Comment faire alors, pour aller au delà de la binarité ? Renier pour pronom « iel » qui sonnait doux comme le miel, mais traître enfin, poisseux lui aussi. Je pleure de désespoir de ne plus pouvoir parler. C’est là qu’arrive « al » fier comme un cheval crins dans le vent.  J’avais déjà entendu le pronom auprès des nombreuz adelphes poètes rencontræ dans mon parcours vers les langues non-binaires. 

Lu magnifique Alpheratz est l’an d’euz. Chers vous, heureusement que vous êtes là. Ce travail de langue que vous faites n’est pas pour moi. Je n’ai pas envie de systématiser, j’ai envie de faire n’importe quoi. J’ai envie de faire des hapax à gogo, à gaga : occurrences uniques de mots nouveaux et très vieux à la fois. Des mots aussi vieux que le monde a porté de visions qui n’ont pu être partagées. Qui sont restés coincés sur des lèvres ou peut-être même tout au fond d’intériorités. Seuls les hapax sont des clés à ces univers enfouis en chacan de nous. Comme ces oiseauw de l’univers des Mefs qui me semblaient si évidemment s’appeler comme ça, sans justification ni système, autre que la folie désirante de l’enfance qui rêve et crée. La poésie est un hapax permanent de phrases. Une vie hapax à travers le langage qui n’a d’autre mérite que de produire de la jouissance. 

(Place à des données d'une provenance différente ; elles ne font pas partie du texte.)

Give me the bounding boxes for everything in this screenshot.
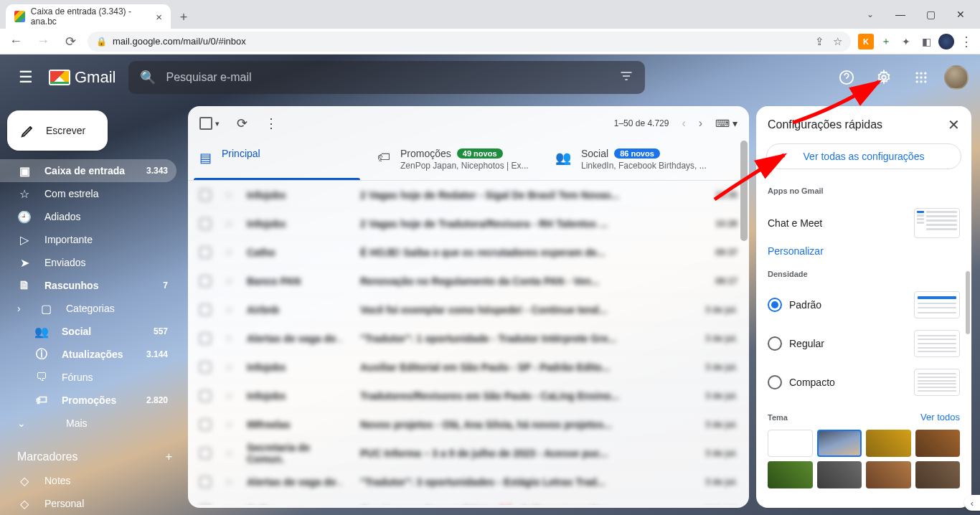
theme-tile[interactable] xyxy=(866,461,911,488)
star-icon[interactable]: ☆ xyxy=(224,417,234,431)
theme-tile[interactable] xyxy=(817,430,862,457)
gear-icon[interactable] xyxy=(870,63,898,92)
maximize-icon[interactable]: ▢ xyxy=(917,9,944,20)
sidebar-item-atualizações[interactable]: ⓘAtualizações3.144 xyxy=(0,343,176,366)
theme-tile[interactable] xyxy=(866,430,911,457)
add-label-icon[interactable]: + xyxy=(166,450,172,463)
more-icon[interactable]: ⋮ xyxy=(265,115,278,131)
scrollbar[interactable] xyxy=(740,141,749,270)
star-icon[interactable]: ☆ xyxy=(224,360,234,374)
star-icon[interactable]: ☆ xyxy=(224,504,234,505)
density-option-compacto[interactable]: Compacto xyxy=(768,363,960,402)
back-icon[interactable]: ← xyxy=(6,34,26,49)
caret-down-icon[interactable]: ⌄ xyxy=(857,9,884,19)
sidebar-item-categorias[interactable]: ›▢Categorias xyxy=(0,297,176,320)
search-bar[interactable]: 🔍 xyxy=(128,61,645,94)
sidebar-item-caixa-de-entrada[interactable]: ▣Caixa de entrada3.343 xyxy=(0,159,176,182)
forward-icon[interactable]: → xyxy=(33,34,53,49)
theme-see-all-link[interactable]: Ver todos xyxy=(920,412,960,422)
email-checkbox[interactable] xyxy=(199,275,211,287)
email-row[interactable]: ☆Alertas de vaga do ."Tradutor": 1 oport… xyxy=(188,324,749,353)
density-option-regular[interactable]: Regular xyxy=(768,324,960,363)
share-icon[interactable]: ⇪ xyxy=(815,35,824,48)
minimize-icon[interactable]: — xyxy=(887,9,914,20)
compose-button[interactable]: Escrever xyxy=(7,110,108,151)
theme-tile[interactable] xyxy=(768,461,813,488)
theme-tile[interactable] xyxy=(915,461,961,488)
sidebar-item-importante[interactable]: ▷Importante xyxy=(0,228,176,251)
email-row[interactable]: ☆Secretaria de Comun.PUC Informa – 3 a 9… xyxy=(188,439,749,468)
star-icon[interactable]: ☆ xyxy=(224,303,234,316)
radio-icon[interactable] xyxy=(768,336,782,351)
tab-promoções[interactable]: 🏷Promoções49 novosZenPop Japan, Nicephot… xyxy=(366,141,544,180)
main-menu-icon[interactable]: ☰ xyxy=(11,63,40,92)
theme-tile[interactable] xyxy=(768,430,813,457)
label-item[interactable]: ◇Notes xyxy=(0,469,176,492)
email-checkbox[interactable] xyxy=(199,419,211,430)
email-row[interactable]: ☆Banco PANRenovação no Regulamento da Co… xyxy=(188,267,749,296)
sidebar-item-enviados[interactable]: ➤Enviados xyxy=(0,251,176,274)
email-checkbox[interactable] xyxy=(199,247,211,258)
input-tools-icon[interactable]: ⌨ ▾ xyxy=(715,118,738,129)
search-input[interactable] xyxy=(166,71,609,84)
star-icon[interactable]: ☆ xyxy=(224,475,234,488)
email-row[interactable]: ☆Infojobs2 Vagas hoje de Tradutora/Revis… xyxy=(188,209,749,238)
email-row[interactable]: ☆CathoO maior erro dos candidatos ❌ - Sa… xyxy=(188,496,749,505)
density-option-padrão[interactable]: Padrão xyxy=(768,285,960,324)
tab-social[interactable]: 👥Social86 novosLinkedIn, Facebook Birthd… xyxy=(544,141,722,180)
email-checkbox[interactable] xyxy=(199,476,211,488)
select-all-checkbox[interactable] xyxy=(199,117,212,130)
email-row[interactable]: ☆AirbnbVocê foi exemplar como hóspede! -… xyxy=(188,296,749,324)
theme-tile[interactable] xyxy=(817,461,862,488)
sidepanel-icon[interactable]: ◧ xyxy=(918,34,934,49)
email-checkbox[interactable] xyxy=(199,304,211,316)
star-icon[interactable]: ☆ xyxy=(224,217,234,230)
theme-tile[interactable] xyxy=(915,430,961,457)
email-row[interactable]: ☆Alertas de vaga do ."Tradutor": 3 oport… xyxy=(188,468,749,496)
add-extension-icon[interactable]: ＋ xyxy=(878,34,894,49)
browser-tab[interactable]: Caixa de entrada (3.343) - ana.bc × xyxy=(6,4,171,29)
star-icon[interactable]: ☆ xyxy=(224,389,234,402)
email-checkbox[interactable] xyxy=(199,333,211,344)
sidebar-item-social[interactable]: 👥Social557 xyxy=(0,320,176,343)
sidebar-item-fóruns[interactable]: 🗨Fóruns xyxy=(0,366,176,389)
bookmark-star-icon[interactable]: ☆ xyxy=(833,35,842,48)
radio-icon[interactable] xyxy=(768,298,782,312)
email-checkbox[interactable] xyxy=(199,505,211,506)
email-row[interactable]: ☆InfojobsTradutores/Revisores em São Pau… xyxy=(188,382,749,410)
email-row[interactable]: ☆InfojobsAuxiliar Editorial em São Paulo… xyxy=(188,353,749,382)
email-row[interactable]: ☆99freelasNovos projetos - Olá, Ana Silv… xyxy=(188,410,749,439)
email-checkbox[interactable] xyxy=(199,189,211,201)
tab-principal[interactable]: ▤Principal xyxy=(188,141,366,180)
browser-profile-avatar[interactable] xyxy=(938,34,954,49)
email-checkbox[interactable] xyxy=(199,362,211,373)
refresh-icon[interactable]: ⟳ xyxy=(237,115,248,131)
apps-grid-icon[interactable] xyxy=(907,63,936,92)
star-icon[interactable]: ☆ xyxy=(224,331,234,345)
close-icon[interactable]: × xyxy=(156,11,162,23)
email-checkbox[interactable] xyxy=(199,218,211,230)
sidebar-item-mais[interactable]: ⌄Mais xyxy=(0,412,176,435)
new-tab-button[interactable]: + xyxy=(174,7,194,27)
gmail-logo[interactable]: Gmail xyxy=(49,68,116,87)
see-all-settings-button[interactable]: Ver todas as configurações xyxy=(766,143,961,169)
sidebar-item-promoções[interactable]: 🏷Promoções2.820 xyxy=(0,389,176,412)
star-icon[interactable]: ☆ xyxy=(224,245,234,259)
star-icon[interactable]: ☆ xyxy=(224,446,234,460)
select-dropdown-icon[interactable]: ▾ xyxy=(215,119,220,128)
close-icon[interactable]: ✕ xyxy=(948,116,960,133)
close-window-icon[interactable]: ✕ xyxy=(947,9,974,20)
star-icon[interactable]: ☆ xyxy=(224,274,234,288)
reload-icon[interactable]: ⟳ xyxy=(60,34,80,49)
radio-icon[interactable] xyxy=(768,375,782,389)
sidebar-item-com-estrela[interactable]: ☆Com estrela xyxy=(0,182,176,205)
help-icon[interactable] xyxy=(832,63,861,92)
sidebar-item-rascunhos[interactable]: 🗎Rascunhos7 xyxy=(0,274,176,297)
email-row[interactable]: ☆Infojobs2 Vagas hoje de Redator - Sigal… xyxy=(188,181,749,209)
sidebar-item-adiados[interactable]: 🕘Adiados xyxy=(0,205,176,228)
email-checkbox[interactable] xyxy=(199,390,211,402)
side-panel-toggle-icon[interactable]: ‹ xyxy=(964,495,980,511)
label-item[interactable]: ◇Personal xyxy=(0,492,176,515)
prev-page-icon[interactable]: ‹ xyxy=(682,117,685,130)
scrollbar[interactable] xyxy=(966,271,970,334)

Alpheratz fait partie de ces adelphes que j’attendais, et qu’en attendant, je rencontre et qu’en attendant, j’avais créés, fictifs, à travers mes contes. C’est un plaisir de naviguer sur son site, de lire ses entretiens d’adelphes, ces corps, ces cœurs, ces esprits qu’on ne voit pas d’ailleurs dans les médias mainstream. J’ai un besoin compulsif de les voir, les lire, les entendre me parler, pour me rassurer, c’est comme me palper mentalement, et être sûr que j’existe. Ces adelphes qui me sont finalement si familièr..es. Je pourrais me perdre des heures à cliquer sur tous les liens, comme si elle m’ouvre la porte sur un monde que j’attendais depuis si longtemps, si longtemps. Un des onglets de son merveilleux site à 1000 entrées où l’on peut se perdre des heures à naviguer indique : « portraits ». Je lis que la fameuse formule, renversée par Jo Güstin comme une revanche bien nécessaire a encore fait du mal

« [le masculin l’emporte sur le féminin] prononcé par une femme […]  J’ai tenté de me battre contre ce que j’ai considéré comme une erreur, une injustice, avec la maîtresse qui baissait la tête et se transformait en mur imperméable6. »

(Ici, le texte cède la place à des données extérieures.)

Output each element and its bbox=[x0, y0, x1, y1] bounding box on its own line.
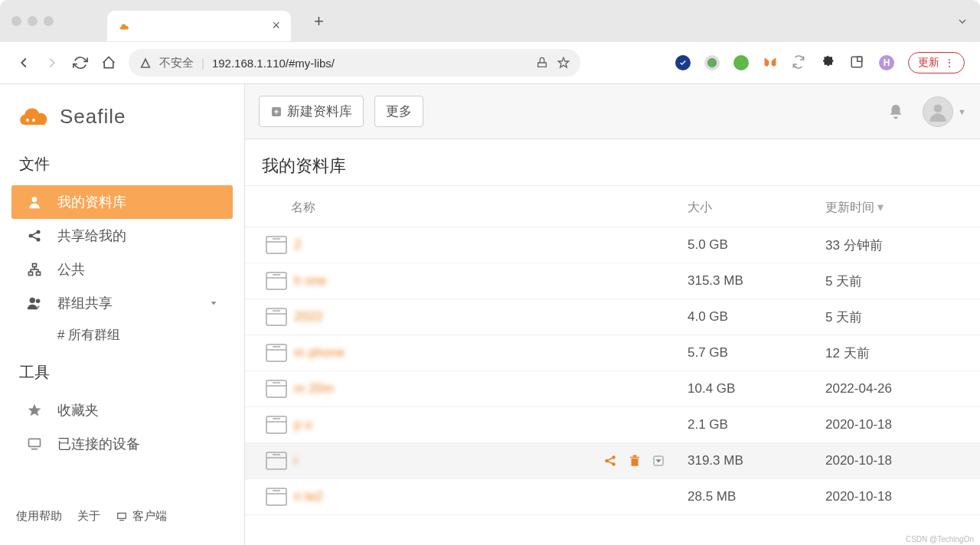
library-name[interactable]: m phone bbox=[294, 345, 688, 361]
library-time: 5 天前 bbox=[825, 272, 963, 290]
sort-desc-icon: ▾ bbox=[877, 201, 884, 214]
home-icon[interactable] bbox=[100, 54, 117, 71]
table-row[interactable]: h one315.3 MB5 天前 bbox=[245, 263, 980, 299]
new-tab-icon[interactable]: + bbox=[314, 11, 324, 31]
svg-rect-24 bbox=[118, 513, 126, 518]
profile-avatar-icon[interactable]: H bbox=[879, 55, 894, 70]
column-name-header[interactable]: 名称 bbox=[291, 200, 688, 216]
library-name[interactable]: i bbox=[294, 453, 603, 468]
library-icon bbox=[262, 451, 291, 471]
reload-icon[interactable] bbox=[72, 54, 89, 71]
library-time: 33 分钟前 bbox=[825, 237, 963, 254]
section-tools-header: 工具 bbox=[19, 362, 225, 383]
library-size: 10.4 GB bbox=[688, 381, 825, 397]
sidebar-item-shared[interactable]: 共享给我的 bbox=[11, 219, 233, 253]
sidebar-item-favorites[interactable]: 收藏夹 bbox=[11, 393, 233, 427]
library-name[interactable]: p o bbox=[294, 417, 688, 432]
table-row[interactable]: i319.3 MB2020-10-18 bbox=[245, 443, 980, 479]
table-row[interactable]: 25.0 GB33 分钟前 bbox=[245, 227, 980, 263]
sidebar-item-label: 已连接的设备 bbox=[57, 435, 140, 453]
column-size-header[interactable]: 大小 bbox=[688, 200, 825, 216]
svg-line-55 bbox=[608, 462, 612, 464]
library-time: 2020-10-18 bbox=[825, 453, 963, 468]
url-text: 192.168.1.110/#my-libs/ bbox=[212, 57, 335, 70]
delete-action-icon[interactable] bbox=[628, 454, 642, 468]
update-button[interactable]: 更新⋮ bbox=[908, 52, 965, 73]
column-time-header[interactable]: 更新时间 ▾ bbox=[825, 200, 963, 216]
library-size: 4.0 GB bbox=[688, 309, 825, 325]
table-row[interactable]: m 20m10.4 GB2022-04-26 bbox=[245, 371, 980, 407]
sync-icon[interactable] bbox=[792, 55, 807, 70]
library-time: 2020-10-18 bbox=[825, 417, 963, 432]
browser-tab[interactable]: × bbox=[107, 11, 291, 41]
share-icon[interactable] bbox=[536, 57, 548, 69]
library-name[interactable]: n te2 bbox=[294, 489, 688, 504]
logo[interactable]: Seafile bbox=[15, 102, 229, 131]
menu-dots-icon: ⋮ bbox=[944, 57, 955, 69]
row-actions bbox=[603, 454, 665, 468]
sidebar-item-devices[interactable]: 已连接的设备 bbox=[11, 427, 233, 461]
back-icon[interactable] bbox=[15, 54, 32, 71]
svg-point-19 bbox=[36, 299, 41, 304]
library-time: 12 天前 bbox=[825, 344, 963, 362]
library-name[interactable]: 2 bbox=[294, 237, 688, 253]
new-library-button[interactable]: 新建资料库 bbox=[259, 96, 364, 127]
sidebar-item-my-libs[interactable]: 我的资料库 bbox=[11, 185, 233, 219]
metamask-icon[interactable] bbox=[763, 55, 778, 70]
forward-icon[interactable] bbox=[44, 54, 60, 71]
svg-marker-20 bbox=[211, 302, 217, 305]
page-title: 我的资料库 bbox=[245, 139, 980, 186]
sidebar-item-group-share[interactable]: 群组共享 bbox=[11, 286, 233, 320]
sidebar-item-public[interactable]: 公共 bbox=[11, 253, 233, 286]
star-solid-icon bbox=[25, 403, 44, 418]
notifications-icon[interactable] bbox=[887, 103, 904, 120]
svg-line-9 bbox=[32, 233, 38, 235]
close-window-dot[interactable] bbox=[11, 16, 21, 26]
close-tab-icon[interactable]: × bbox=[272, 18, 280, 34]
table-row[interactable]: 20224.0 GB5 天前 bbox=[245, 299, 980, 335]
table-row[interactable]: p o2.1 GB2020-10-18 bbox=[245, 407, 980, 443]
more-button[interactable]: 更多 bbox=[374, 96, 423, 127]
about-link[interactable]: 关于 bbox=[77, 509, 100, 524]
extensions-puzzle-icon[interactable] bbox=[821, 55, 836, 70]
svg-line-10 bbox=[32, 237, 38, 239]
svg-rect-22 bbox=[29, 439, 41, 446]
user-avatar[interactable] bbox=[923, 96, 953, 127]
evernote-icon[interactable] bbox=[733, 55, 749, 70]
library-size: 315.3 MB bbox=[688, 273, 825, 289]
table-row[interactable]: n te228.5 MB2020-10-18 bbox=[245, 479, 980, 515]
sidebar-item-label: 群组共享 bbox=[57, 294, 113, 312]
svg-rect-13 bbox=[37, 272, 41, 275]
library-size: 28.5 MB bbox=[688, 489, 825, 504]
more-action-icon[interactable] bbox=[652, 455, 665, 467]
sidebar-item-label: 我的资料库 bbox=[57, 193, 126, 211]
monitor-icon bbox=[25, 436, 44, 452]
svg-rect-11 bbox=[33, 264, 37, 267]
svg-rect-12 bbox=[29, 272, 33, 275]
extension-icon-1[interactable] bbox=[675, 55, 691, 70]
library-name[interactable]: 2022 bbox=[294, 309, 688, 325]
address-bar[interactable]: 不安全 | 192.168.1.110/#my-libs/ bbox=[129, 49, 580, 77]
sub-all-groups[interactable]: # 所有群组 bbox=[11, 320, 233, 350]
client-link[interactable]: 客户端 bbox=[116, 509, 167, 524]
star-icon[interactable] bbox=[557, 57, 570, 69]
library-table: 名称 大小 更新时间 ▾ 25.0 GB33 分钟前h one315.3 MB5… bbox=[245, 186, 980, 545]
table-row[interactable]: m phone5.7 GB12 天前 bbox=[245, 335, 980, 371]
library-icon bbox=[262, 271, 291, 291]
svg-point-29 bbox=[934, 104, 942, 113]
tabs-dropdown-icon[interactable] bbox=[956, 15, 969, 28]
extension-box-icon[interactable] bbox=[850, 55, 865, 70]
avatar-dropdown-icon[interactable]: ▼ bbox=[958, 107, 966, 116]
share-action-icon[interactable] bbox=[603, 454, 617, 468]
extension-icon-2[interactable] bbox=[704, 55, 720, 70]
library-name[interactable]: h one bbox=[294, 273, 688, 289]
minimize-window-dot[interactable] bbox=[28, 16, 38, 26]
help-link[interactable]: 使用帮助 bbox=[16, 509, 62, 524]
svg-rect-56 bbox=[632, 459, 639, 466]
maximize-window-dot[interactable] bbox=[44, 16, 54, 26]
svg-point-18 bbox=[30, 298, 35, 303]
address-separator: | bbox=[201, 57, 204, 70]
library-name[interactable]: m 20m bbox=[294, 381, 688, 397]
main-area: 新建资料库 更多 ▼ 我的资料库 名称 大小 更新时间 ▾ 25.0 GB33 … bbox=[245, 84, 980, 545]
browser-tab-strip: × + bbox=[0, 0, 980, 42]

Entretien de K-ro Tyler par Alpheratz.

C’est un de ces témoignages qui me rappelle qu’il existe d’autres sensibilités ayant vibré de colère autant que moi. Comme ils sont précieux, ces espaces virtuels d’énonciation de la vérité, des nouvelles, de l’actualité. Ce sont des portes vers des univers de personnes qui me ressemblent, perdues dans cette vaste immensité de toustes les autres, qui ne semblent pas s’apercevoir que quelque chose ne tourne pas rond… ou qui s’en contentent. 

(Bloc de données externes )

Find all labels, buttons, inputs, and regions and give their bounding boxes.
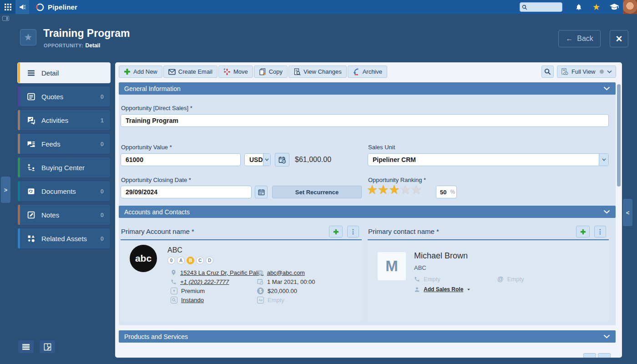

Les gars, les meufs, on est grave à la ramasse. Pendant qu’on se contente d’un article de Passeport Santé7 ou de Puretrend8 (même le titre est pas en français…) pour nous expliquer la révolution de la langue qu’on vit en ce moment, au Canada, c’est le site du gouvernement qui nous propose un lexique entier sur la diversité sexuelle et de genre9 !!!! Au Canada où c’est normal d’avoir un article nommé « Les personnes non-binaires en français : une perspective concernée et militante10. » Quand je tape sur le moteur de recherche de la bibliothèque en ligne de mes universités parisiennes, mes explorations ne me mènent à presque rien. Qu’un article qui me parle enfin :  « Maltraitance théorique et enjeux contemporains de la psychologie clinique » de Françoise Sironi11. Moi, adelphe, autiste, non-binaire, passæ sous le scalpel freudien, j’en ressors découpæ en morceau de folie, complètement cis-gazæ, neurotypique-white saviorisæ. J’ai envie de vomir la science hétérosexuelle validiste. J’exagère. On a quand même un dictionnaire en ligne pour nous aider à décliner nos noms binaires en ternaire12. Et surtout des lexiques militants en ligne, comme celui de l’asso Bye Bye Binary (BBB13), un article Wikipedia qui recense assez bien les expressions de genre non-binaire14, ou le tableau grammatical de lu chercheuraire Alpheratz15.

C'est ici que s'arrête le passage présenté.